▶ [Exercise aim]:
Whenever the word "实现稳定达标排放的关键法律程序" shows up in a line of the data, copy that line.

▶ [Material supplied]:
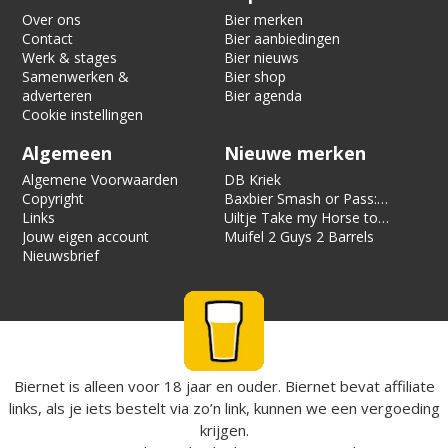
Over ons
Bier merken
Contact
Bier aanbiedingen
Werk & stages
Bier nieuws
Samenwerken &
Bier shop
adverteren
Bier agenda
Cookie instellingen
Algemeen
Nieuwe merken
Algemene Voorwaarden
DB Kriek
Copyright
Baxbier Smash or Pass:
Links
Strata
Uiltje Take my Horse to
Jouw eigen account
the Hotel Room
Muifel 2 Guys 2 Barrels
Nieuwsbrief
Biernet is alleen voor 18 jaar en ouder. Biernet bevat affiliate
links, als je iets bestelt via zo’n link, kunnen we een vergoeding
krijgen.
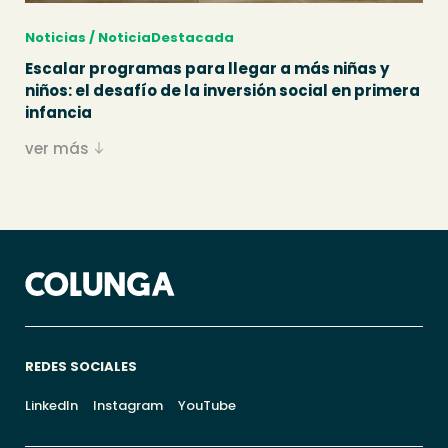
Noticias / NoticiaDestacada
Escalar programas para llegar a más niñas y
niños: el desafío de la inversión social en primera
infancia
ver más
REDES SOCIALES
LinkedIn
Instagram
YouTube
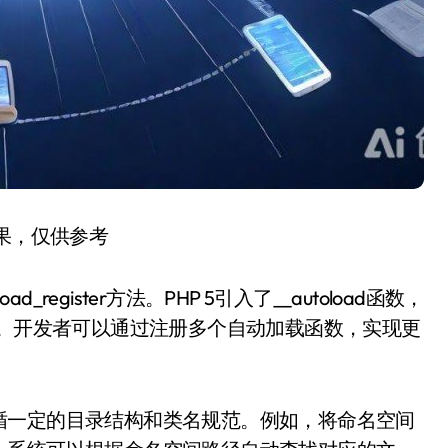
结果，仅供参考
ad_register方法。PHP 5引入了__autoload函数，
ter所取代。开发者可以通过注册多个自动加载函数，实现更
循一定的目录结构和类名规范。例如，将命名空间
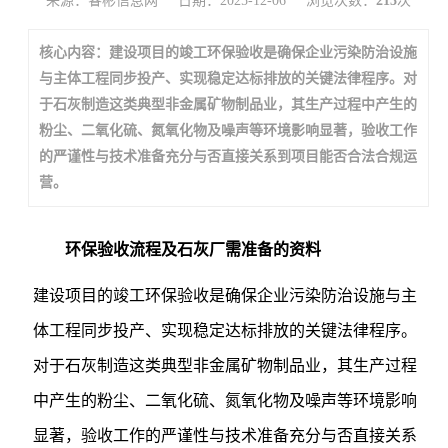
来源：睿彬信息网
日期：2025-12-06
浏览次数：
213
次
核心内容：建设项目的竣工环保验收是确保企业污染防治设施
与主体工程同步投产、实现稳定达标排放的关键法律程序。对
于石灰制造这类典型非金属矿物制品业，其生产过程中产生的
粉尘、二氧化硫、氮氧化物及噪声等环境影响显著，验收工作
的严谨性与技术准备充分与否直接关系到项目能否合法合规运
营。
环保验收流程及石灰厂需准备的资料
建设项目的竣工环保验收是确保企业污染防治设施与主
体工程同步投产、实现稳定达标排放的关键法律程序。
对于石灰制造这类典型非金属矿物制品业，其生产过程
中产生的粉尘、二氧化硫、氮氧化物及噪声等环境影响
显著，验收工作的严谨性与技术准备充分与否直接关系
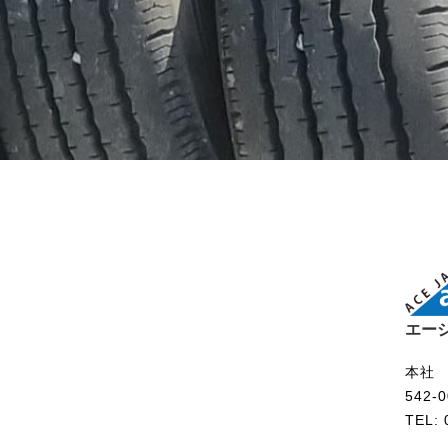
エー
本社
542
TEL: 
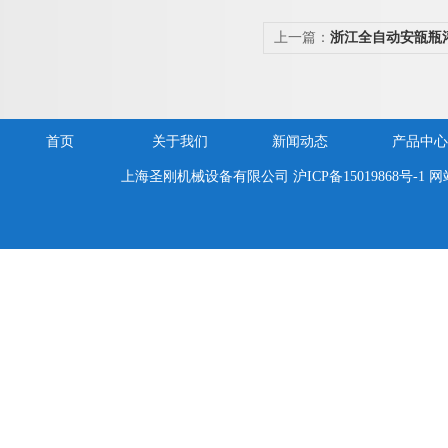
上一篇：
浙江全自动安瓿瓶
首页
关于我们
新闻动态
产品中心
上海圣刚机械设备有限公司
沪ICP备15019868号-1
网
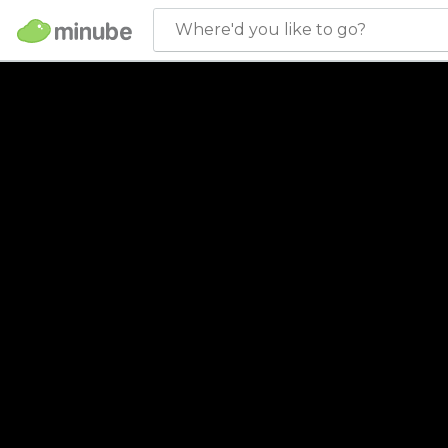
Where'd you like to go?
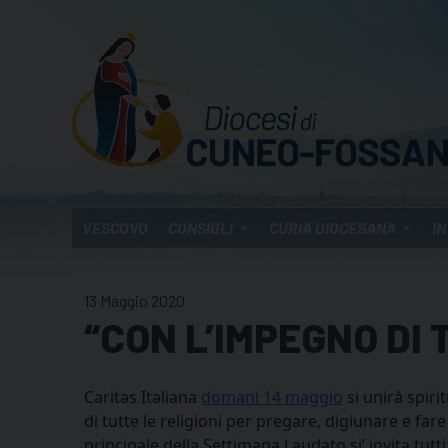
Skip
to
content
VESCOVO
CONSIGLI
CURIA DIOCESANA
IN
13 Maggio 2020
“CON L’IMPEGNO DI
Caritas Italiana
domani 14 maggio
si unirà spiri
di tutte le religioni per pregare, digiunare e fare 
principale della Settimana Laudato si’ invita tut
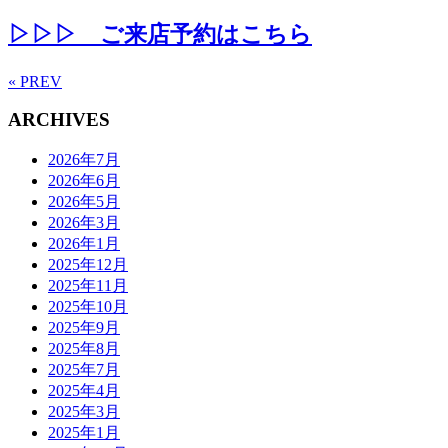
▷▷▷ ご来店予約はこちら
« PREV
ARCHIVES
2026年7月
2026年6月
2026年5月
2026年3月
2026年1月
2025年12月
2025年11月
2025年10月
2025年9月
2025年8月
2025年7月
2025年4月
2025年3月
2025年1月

==

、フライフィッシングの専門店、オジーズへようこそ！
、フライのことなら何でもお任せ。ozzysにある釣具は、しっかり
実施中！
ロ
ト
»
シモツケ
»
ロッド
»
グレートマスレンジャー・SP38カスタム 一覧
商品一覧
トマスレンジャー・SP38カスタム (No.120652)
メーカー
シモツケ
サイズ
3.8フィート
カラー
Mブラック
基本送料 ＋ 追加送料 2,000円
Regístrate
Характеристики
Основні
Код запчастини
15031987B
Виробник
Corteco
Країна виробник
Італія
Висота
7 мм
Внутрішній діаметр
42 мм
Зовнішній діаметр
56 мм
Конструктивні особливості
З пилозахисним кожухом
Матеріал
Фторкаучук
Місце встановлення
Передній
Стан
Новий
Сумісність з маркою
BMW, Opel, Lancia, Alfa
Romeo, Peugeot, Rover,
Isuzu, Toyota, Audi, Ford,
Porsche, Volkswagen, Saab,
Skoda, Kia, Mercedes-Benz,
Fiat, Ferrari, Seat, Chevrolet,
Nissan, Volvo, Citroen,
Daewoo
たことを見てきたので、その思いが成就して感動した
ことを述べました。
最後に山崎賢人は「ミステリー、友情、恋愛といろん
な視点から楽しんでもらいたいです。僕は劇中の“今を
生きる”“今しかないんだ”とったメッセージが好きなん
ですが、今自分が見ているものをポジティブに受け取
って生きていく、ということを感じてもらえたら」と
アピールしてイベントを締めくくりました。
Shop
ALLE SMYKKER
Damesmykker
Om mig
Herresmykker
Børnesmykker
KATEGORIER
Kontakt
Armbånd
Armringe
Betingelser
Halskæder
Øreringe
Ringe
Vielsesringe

▶ [Task response]:
与主体工程同步投产、实现稳定达标排放的关键法律程序。对
体工程同步投产、实现稳定达标排放的关键法律程序。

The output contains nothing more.